▶
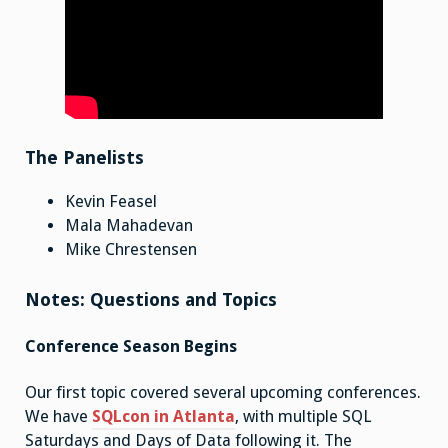
The Panelists
Kevin Feasel
Mala Mahadevan
Mike Chrestensen
Notes: Questions and Topics
Conference Season Begins
Our first topic covered several upcoming conferences.
We have
SQLcon in Atlanta
, with multiple SQL
Saturdays and Days of Data following it. The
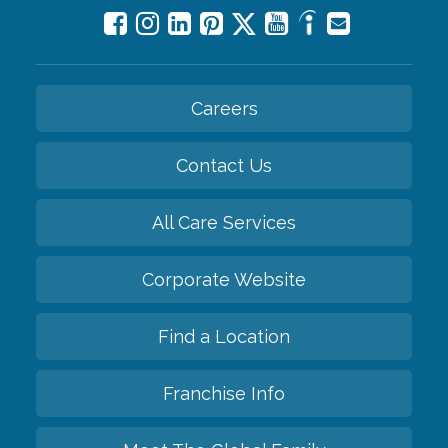
Careers
Contact Us
All Care Services
Corporate Website
Find a Location
Franchise Info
◀
■ EXERCISE BRIEF ■
Repeat every record above exactly. The pictures do not belong in the copy.

■ ANSWER SPACE ■
The Panelists
Kevin Feasel
Mala Mahadevan
Mike Chrestensen
Notes: Questions and Topics
Conference Season Begins
Our first topic covered several upcoming conferences.
We have
SQLcon in Atlanta
, with multiple SQL
Saturdays and Days of Data following it. The
Careers
Contact Us
All Care Services
Corporate Website
Find a Location
Franchise Info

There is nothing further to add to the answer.